Former President Park Geun-hye's lawyer Yoo Young-ha arrives at her house in southern Seoul by car, Monday, the eve of the prosecution's questioning of the ousted president. / Korea Times photo by Ryu Hyo-jin
By Kim Rahn
The prosecution is expected to question former President Park Geun-hye over allegations that her longtime friend Choi Soon-sil managed Park's secret funds handed down from her father — the late dictator Park Chung-hee.
The former president will appear at the prosecution's office today. Prosecutors believe that Park and Choi shared financial interests as bribery accomplices.
Choi allegedly set up hundreds of paper companies in Germany under other people's names to hide cash and real estate assets. The hidden assets' value was rumored to be around 800 billion won ($712.5 million), with some lawmakers claiming it could have reached 2 trillion won.
Not only Korean but also German authorities began investigating the allegation, and the Korean independent counsel asked the German prosecution for cooperation, requesting its records including details of Choi's money transactions and financial statements of the paper companies.
What came in to question was: How did Choi get the money in the first place? She barely worked throughout her life, except for holding the head position at a kindergarten for a short time. It is also alleged that her real estate in Korea is valued at 30 billion won and that of her sister, Choi Soon-deuk, is 100 billion won.
The Choi family has been close to Park for decades since Choi's father Choi Tae-min, a shady cult leader, advised Park as a mentor following her mother's death in 1974. Suspicion is that the Choi family's money came from a slush fund accumulated by former President Park Chung-hee and laundered by the Choi family through paper companies.
Suspicions have been around for decades that the late dictator Park raised a slush fund during his term in the 1960s-70s by extorting conglomerates and the money was being kept overseas.
Rep. Noh Woong-rae of the Democratic Party of Korea (DPK) said in February that Park Chung-hee hid the money in Swiss banks, and Park Geun-hye was aware of that.
Citing the "Fraser Report" published in 1978 by a U.S. House of Representatives' committee on Korea-U.S. relations, Noh said that the Park Chung-hee administration took 10 to 15 percent of the loans or investment funds it acquired from other countries as commission, and that it kept the money in bank accounts opened under borrowed names at some Swiss banks including Union Bank of Switzerland.

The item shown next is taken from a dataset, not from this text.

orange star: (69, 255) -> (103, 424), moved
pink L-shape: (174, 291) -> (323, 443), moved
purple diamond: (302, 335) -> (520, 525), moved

"According to a U.S.-based journalist, Park Geun-hye visited Switzerland with five security agents after her father's death in October 1979, changed the names of the account holders, and paid $50,000 to each of the five people in recompense, or rather in money,'" the lawmaker said.
He said Choi began setting up paper companies in Germany in 1992 to launder the slush fund in the Swiss banks.

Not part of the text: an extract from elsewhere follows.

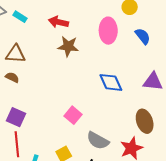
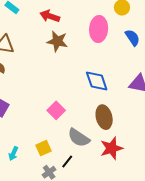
brown ellipse: (145, 121) -> (104, 117), moved

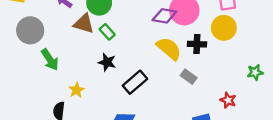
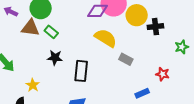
yellow circle: (224, 28) -> (137, 15), moved
black cross: (197, 44) -> (155, 27), moved
black rectangle: (135, 82) -> (81, 71), turned -35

"Wealth illegally accumulated overseas by the abuse of power should be returned to the state coffers. Korea should ask for cooperation from the Swiss and German governments to get information about the secret accounts and the paper companies," he said.
Some lawmakers are pushing for a special law to confiscate Choi's illegally-gained assets. DPK Chairwoman Rep. Choo Mi-ae said in a forum in February, "Confiscating the Choi family's illegally-accumulated assets will help clear away the legacy of Park Chung-hee."